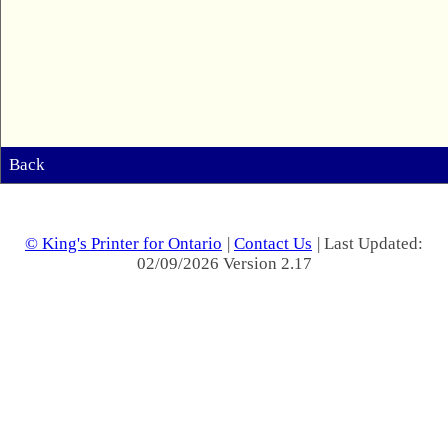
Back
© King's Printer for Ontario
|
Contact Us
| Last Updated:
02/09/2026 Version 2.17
...
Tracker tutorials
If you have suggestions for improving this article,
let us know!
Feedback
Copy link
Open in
--
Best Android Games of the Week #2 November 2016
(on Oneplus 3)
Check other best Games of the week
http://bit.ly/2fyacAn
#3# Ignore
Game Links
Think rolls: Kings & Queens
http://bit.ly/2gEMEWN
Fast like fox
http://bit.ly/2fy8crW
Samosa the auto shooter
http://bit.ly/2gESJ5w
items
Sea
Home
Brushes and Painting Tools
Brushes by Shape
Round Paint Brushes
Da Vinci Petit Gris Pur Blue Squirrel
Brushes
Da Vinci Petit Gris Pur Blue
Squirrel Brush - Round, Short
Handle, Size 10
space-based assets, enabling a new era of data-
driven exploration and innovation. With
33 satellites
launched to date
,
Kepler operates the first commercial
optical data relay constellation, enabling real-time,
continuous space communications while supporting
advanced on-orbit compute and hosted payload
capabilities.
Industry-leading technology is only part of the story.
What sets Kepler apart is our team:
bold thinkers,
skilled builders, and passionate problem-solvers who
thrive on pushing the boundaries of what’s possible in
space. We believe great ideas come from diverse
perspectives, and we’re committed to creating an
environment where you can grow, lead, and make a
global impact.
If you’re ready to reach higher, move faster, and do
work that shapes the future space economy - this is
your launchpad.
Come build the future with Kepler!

Work task:
Where the word "http" occurs in a line of the entries above, count that line, and reply with the total only.

Task response:
4